Dear W & K: My boyfriend and I have dated since junior year, and we are going to separate colleges in the fall. He’s staying here, and I’m going to a school out of state about 250 miles away. I don’t think I’ll be coming back very often because it costs a lot and because I want to really get to know my college and the people there. We’re both really torn about our relationship. We’ve been really serious for nearly two years, and we don’t want to lose everything we have, but it seems hopeless that we can keep going so far apart and neither of us wants to miss the opportunities we’ve been given to be in our schools. We decided to ask your opinion.
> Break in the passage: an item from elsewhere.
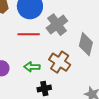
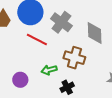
red line: (29, 34) -> (37, 39), turned 45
Wes: This is a tough problem for the serious dating crowd. I have real respect for teens that militate against the Loyal Order of the Hook-Up. Casual, no-strings relationships may seem ideal for the younger crowd, but they often lead toward a lonely end by focusing too much on sexual chemistry and not enough on intimacy. I hate to sound like that cranky old guy who used to complain about all that loud rock-n-roll music corrupting the kids, but one can’t ignore the fact that just about every modern medium glamorizes sex as recreation and diminishes the sort of committed relationship you’re describing. So I commend you for wanting to hang on to something that’s been so special to you at this point in your life.
Wish I could sign out on that happy note, but I can’t. As we discussed last week, all teen and young adult relationships are a part of a larger process of learning to couple. They’re not the end all and be all — even as they absolutely feel like they are. I’m not saying you and your guy won’t end up together. You may. But the road to that ultimate relationship rarely ends at 18.
No matter how perfectly matched a couple seems to be, early marriage has an incredibly high failure rate. I realize that’s not what you’re proposing, but trying to maintain a relationship with someone 250 miles away OR trying to make decisions together to avoid that outcome is a level of commitment that comes pretty close to a marriage. It’s really very sweet and romantic, but it’s also painfully difficult and at worst may limit your opportunities (and his) to meet new people, have new experiences and really get the most out of the larger college experience. Some try to have it both ways by recessing the relationship during the school year. But these sorts of “breaks” become remarkably awkward when the couple reunites, each wondering what the other’s been up to in the interim.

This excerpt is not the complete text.